» **Data to examine**:

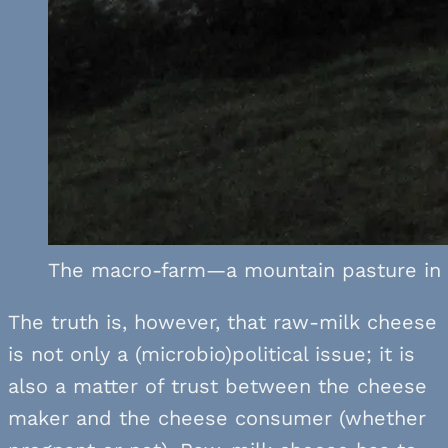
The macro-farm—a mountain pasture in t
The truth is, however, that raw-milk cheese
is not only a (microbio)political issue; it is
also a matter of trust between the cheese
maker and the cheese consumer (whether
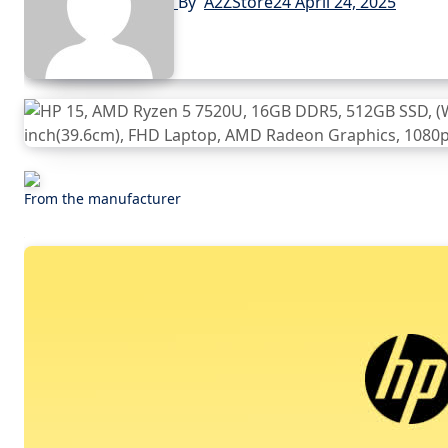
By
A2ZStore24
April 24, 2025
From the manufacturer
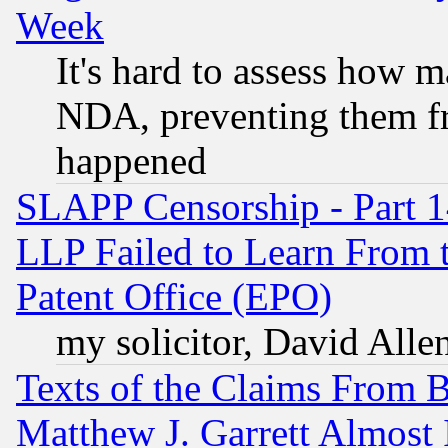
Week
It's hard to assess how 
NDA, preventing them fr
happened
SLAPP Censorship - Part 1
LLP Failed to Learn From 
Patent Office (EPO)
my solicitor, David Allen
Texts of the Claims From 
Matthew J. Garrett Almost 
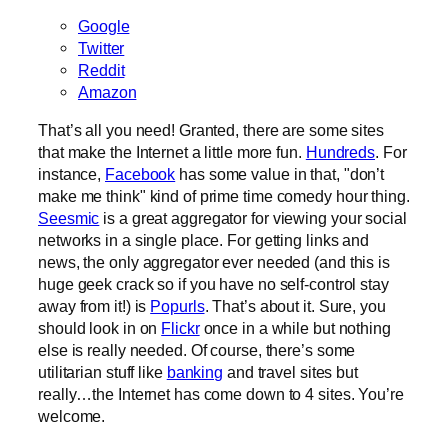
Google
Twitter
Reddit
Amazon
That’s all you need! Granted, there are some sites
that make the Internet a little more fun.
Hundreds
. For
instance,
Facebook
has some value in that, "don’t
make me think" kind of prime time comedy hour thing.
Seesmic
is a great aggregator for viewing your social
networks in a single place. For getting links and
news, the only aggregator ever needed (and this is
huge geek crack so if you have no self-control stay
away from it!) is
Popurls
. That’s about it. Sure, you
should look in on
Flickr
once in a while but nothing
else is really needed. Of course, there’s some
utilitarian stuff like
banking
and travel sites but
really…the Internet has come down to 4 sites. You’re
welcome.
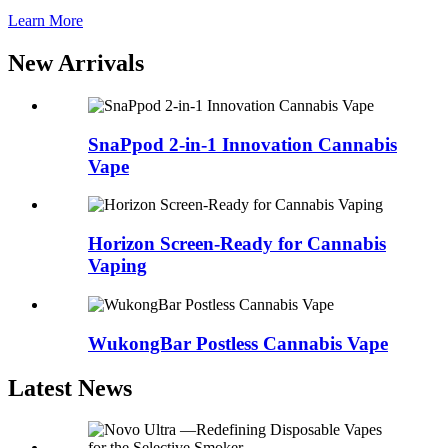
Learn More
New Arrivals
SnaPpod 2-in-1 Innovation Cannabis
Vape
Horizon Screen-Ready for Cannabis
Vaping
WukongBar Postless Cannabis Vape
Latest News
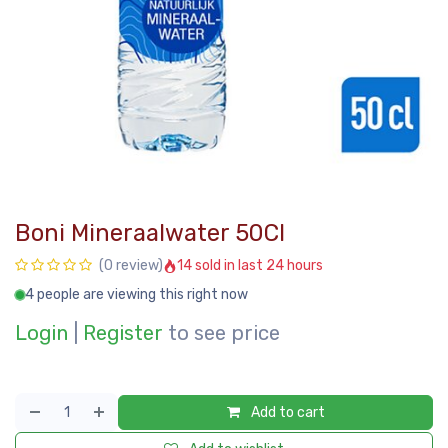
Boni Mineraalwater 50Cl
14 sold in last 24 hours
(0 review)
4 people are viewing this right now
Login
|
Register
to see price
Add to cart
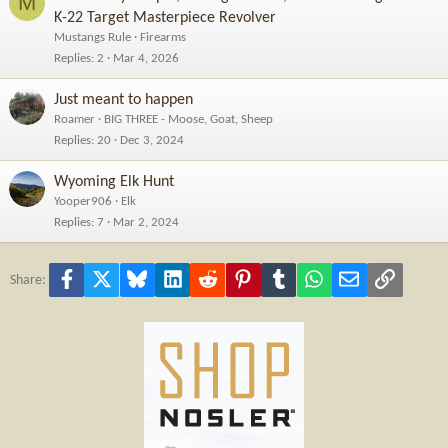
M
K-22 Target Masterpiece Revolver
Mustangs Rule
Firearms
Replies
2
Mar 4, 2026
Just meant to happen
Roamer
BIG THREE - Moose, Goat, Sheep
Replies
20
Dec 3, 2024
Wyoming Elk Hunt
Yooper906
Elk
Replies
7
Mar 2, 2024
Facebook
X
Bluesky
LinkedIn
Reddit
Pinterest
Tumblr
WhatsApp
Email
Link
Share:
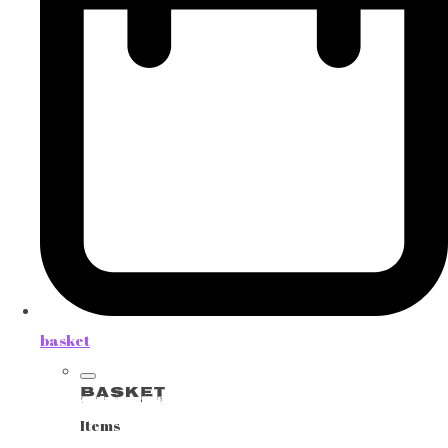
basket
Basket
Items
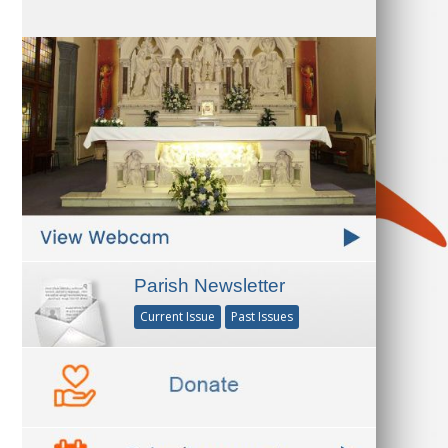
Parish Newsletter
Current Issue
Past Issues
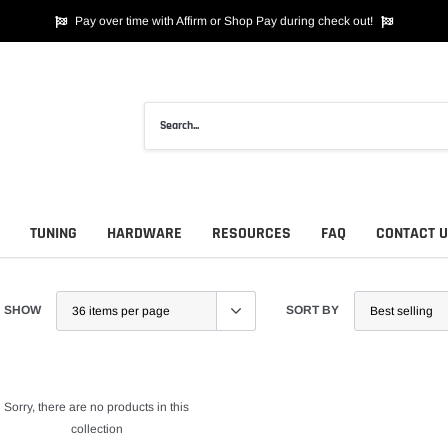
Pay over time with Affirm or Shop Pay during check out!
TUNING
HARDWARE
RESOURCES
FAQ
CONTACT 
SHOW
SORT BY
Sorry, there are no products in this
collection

» **Directions**: If a line in the material holds "really", copy it.

» **Written response**:
else is really needed. Of course, there’s some
really…the Internet has come down to 4 sites. You’re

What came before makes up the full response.